Member of the Senate of the Republic
- In office 15 March 2013 – 23 March 2018
- Constituency: Lombardy
- In office 23 April 1992 – 14 April 1994
- Constituency: Lazio

Personal details
- Born: 24 July 1931 Rome, Italy
- Died: 7 August 2023 (aged 92) Ferentillo, Italy
- Party: PCI (until 1991) PDS (1991–1998) DS (1998–2007) PD (2007–2023)
- Alma mater: Sapienza University of Rome
- Occupation: Academic, politician

= Mario Tronti =

Italian philosopher and politician (1931–2023)

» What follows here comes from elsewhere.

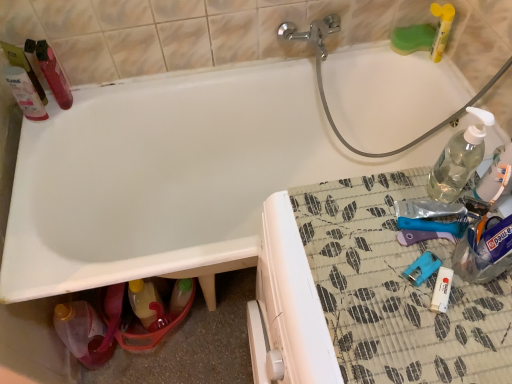 Where is `vacant area that is in front of translucent plastic bottles at upper left`? The height and width of the screenshot is (384, 512). vacant area that is in front of translucent plastic bottles at upper left is located at coordinates (31, 145).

Mario Tronti (24 July 1931 – 7 August 2023) was an Italian academic Marxist philosopher and politician. He is considered to be one of the key theorists for operaismo and autonomist Marxism in the 1960s. Mario Tronti taught philosophy at the University of Siena for more than three decades.

==Life and career==
An active member of the Italian Communist Party (PCI) during the 1950s, he was, along with Raniero Panzieri, amongst the founders of the Quaderni Rossi (Red Notebooks) review from which he split in 1963 to establish the Classe Operaia (Working Class) review. This evolving journey progressively distanced him from the PCI, without him ever formally leaving, and engaged him in the radical experiences of operaismo. Such experience, considered by many to be the matrix of Italian autonomist Marxism in the 1960s, was characterised by challenging the roles of the traditional organisations of the workers' movement (the unions and the parties) and the direct engagement, without intermediaries, with the working class itself and to the struggles in the factories.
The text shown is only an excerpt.